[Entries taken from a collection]

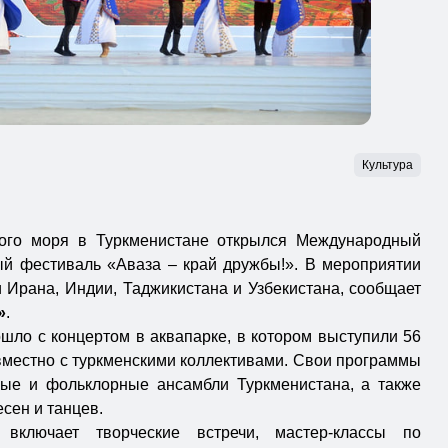
Культура
ого моря в Туркменистане открылся Международный
й фестиваль «Аваза – край дружбы!». В мероприятии
 Ирана, Индии, Таджикистана и Узбекистана, сообщает
»
.
шло с концертом в аквапарке, в котором выступили 56
вместно с туркменскими коллективами. Свои программы
ные и фольклорные ансамбли Туркменистана, а также
сен и танцев.
включает творческие встречи, мастер-классы по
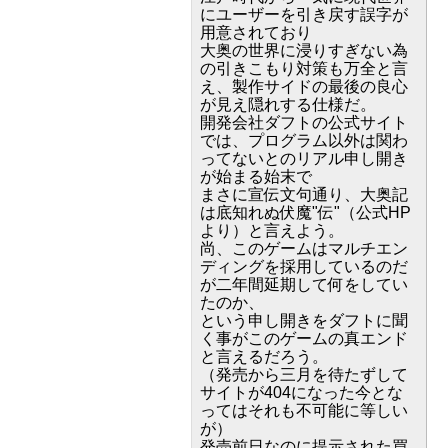
にユーザーを引き戻す誤字が
用意されており
大奥の世界に浸りすぎない為
の引きこもり対策も万全と言
え、製作サイドの最後の良心
が見え隠れする仕様だ。
開発会社ダフトの公式サイト
では、プログラム以外は関わ
ってないとのリアル申し開き
が始まる始末で
まさに宣伝文句通り、大奥記
は底知れぬ伏魔"伝"（公式HP
より）と言えよう。
尚、このゲームはマルチエン
ディングを採用しているのだ
が二年間延期して何をしてい
たのか、
という申し開きをダフトに聞
く事がこのゲームの真エンド
と言えるだろう。
（発売から三月を待たずして
サイトが404になった今とな
ってはそれも不可能に等しい
が）
発売前日なのに提示された買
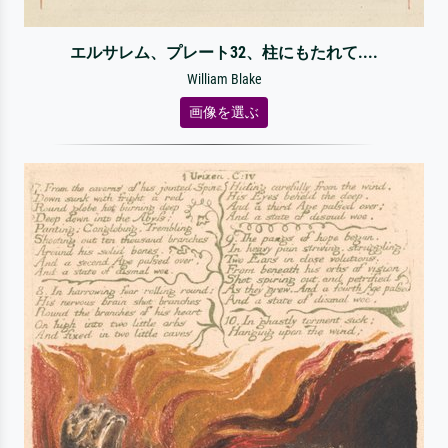
エルサレム、プレート32、柱にもたれて....
William Blake
画像を選ぶ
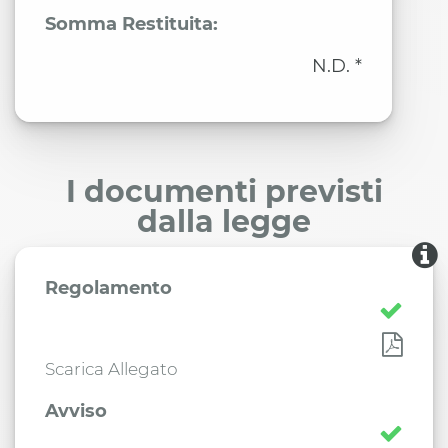
Somma Restituita:
N.D. *
I documenti previsti
dalla legge
Regolamento
Scarica Allegato
Avviso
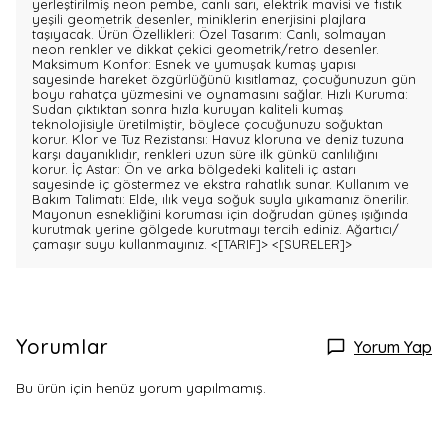
yerleştirilmiş neon pembe, canlı sarı, elektrik mavisi ve fıstık
yeşili geometrik desenler, miniklerin enerjisini plajlara
taşıyacak. Ürün Özellikleri: Özel Tasarım: Canlı, solmayan
neon renkler ve dikkat çekici geometrik/retro desenler.
Maksimum Konfor: Esnek ve yumuşak kumaş yapısı
sayesinde hareket özgürlüğünü kısıtlamaz, çocuğunuzun gün
boyu rahatça yüzmesini ve oynamasını sağlar. Hızlı Kuruma:
Sudan çıktıktan sonra hızla kuruyan kaliteli kumaş
teknolojisiyle üretilmiştir, böylece çocuğunuzu soğuktan
korur. Klor ve Tuz Rezistansı: Havuz kloruna ve deniz tuzuna
karşı dayanıklıdır, renkleri uzun süre ilk günkü canlılığını
korur. İç Astar: Ön ve arka bölgedeki kaliteli iç astarı
sayesinde iç göstermez ve ekstra rahatlık sunar. Kullanım ve
Bakım Talimatı: Elde, ılık veya soğuk suyla yıkamanız önerilir.
Mayonun esnekliğini koruması için doğrudan güneş ışığında
kurutmak yerine gölgede kurutmayı tercih ediniz. Ağartıcı/
çamaşır suyu kullanmayınız.
<[TARIF]>
<[SURELER]>
Yorumlar
Yorum Yap
Bu ürün için henüz yorum yapılmamış.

_What the task asks_: Would you mind returning each entry above word for word, skipping the images?

_Task response_:
Культура
ого моря в Туркменистане открылся Международный
й фестиваль «Аваза – край дружбы!». В мероприятии
 Ирана, Индии, Таджикистана и Узбекистана, сообщает
»
.
шло с концертом в аквапарке, в котором выступили 56
вместно с туркменскими коллективами. Свои программы
ные и фольклорные ансамбли Туркменистана, а также
сен и танцев.
включает творческие встречи, мастер-классы по
にユーザーを引き戻す誤字が
用意されており
大奥の世界に浸りすぎない為
の引きこもり対策も万全と言
え、製作サイドの最後の良心
が見え隠れする仕様だ。
開発会社ダフトの公式サイト
では、プログラム以外は関わ
ってないとのリアル申し開き
が始まる始末で
まさに宣伝文句通り、大奥記
は底知れぬ伏魔"伝"（公式HP
より）と言えよう。
尚、このゲームはマルチエン
ディングを採用しているのだ
が二年間延期して何をしてい
たのか、
という申し開きをダフトに聞
く事がこのゲームの真エンド
と言えるだろう。
（発売から三月を待たずして
サイトが404になった今とな
ってはそれも不可能に等しい
が）
発売前日なのに提示された買
エルサレム、プレート32、柱にもたれて....
William Blake
画像を選ぶ
Somma Restituita:
N.D. *
I documenti previsti
dalla legge
Regolamento
Scarica Allegato
Avviso
yerleştirilmiş neon pembe, canlı sarı, elektrik mavisi ve fıstık
yeşili geometrik desenler, miniklerin enerjisini plajlara
taşıyacak. Ürün Özellikleri: Özel Tasarım: Canlı, solmayan
neon renkler ve dikkat çekici geometrik/retro desenler.
Maksimum Konfor: Esnek ve yumuşak kumaş yapısı
sayesinde hareket özgürlüğünü kısıtlamaz, çocuğunuzun gün
boyu rahatça yüzmesini ve oynamasını sağlar. Hızlı Kuruma:
Sudan çıktıktan sonra hızla kuruyan kaliteli kumaş
teknolojisiyle üretilmiştir, böylece çocuğunuzu soğuktan
korur. Klor ve Tuz Rezistansı: Havuz kloruna ve deniz tuzuna
karşı dayanıklıdır, renkleri uzun süre ilk günkü canlılığını
korur. İç Astar: Ön ve arka bölgedeki kaliteli iç astarı
sayesinde iç göstermez ve ekstra rahatlık sunar. Kullanım ve
Bakım Talimatı: Elde, ılık veya soğuk suyla yıkamanız önerilir.
Mayonun esnekliğini koruması için doğrudan güneş ışığında
kurutmak yerine gölgede kurutmayı tercih ediniz. Ağartıcı/
çamaşır suyu kullanmayınız.
<[TARIF]>
<[SURELER]>
Yorumlar
Yorum Yap
Bu ürün için henüz yorum yapılmamış.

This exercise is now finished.